• **SUPPLIED DATA**:
# # #

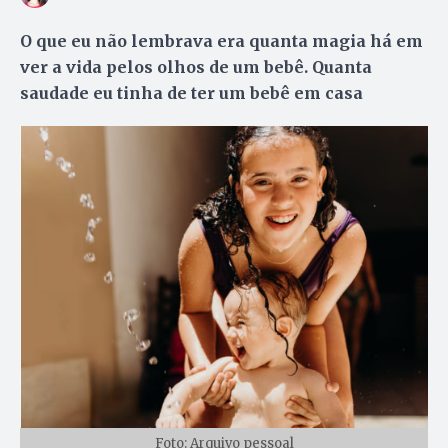
O que eu não lembrava era quanta magia há em
ver a vida pelos olhos de um bebê. Quanta
saudade eu tinha de ter um bebê em casa
Foto: Arquivo pessoal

# # #

• **WHAT IS EXPECTED**:
Of the lines in the data, report each one containing the string "bebê".

• **ANSWER FOR THE TASK**:
ver a vida pelos olhos de um bebê. Quanta
saudade eu tinha de ter um bebê em casa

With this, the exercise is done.